Collected data
•••
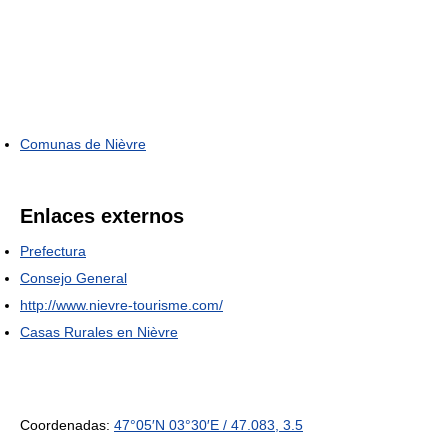
Comunas de Nièvre
Enlaces externos
Prefectura
Consejo General
http://www.nievre-tourisme.com/
Casas Rurales en Nièvre
Coordenadas:
47°05′N
03°30′E
/
47.083
,
3.5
•••
Repeat the records above exactly, leaving out the pictures.

Problem solution
Comunas de Nièvre
Enlaces externos
Prefectura
Consejo General
http://www.nievre-tourisme.com/
Casas Rurales en Nièvre
Coordenadas:
47°05′N
03°30′E
/
47.083
,
3.5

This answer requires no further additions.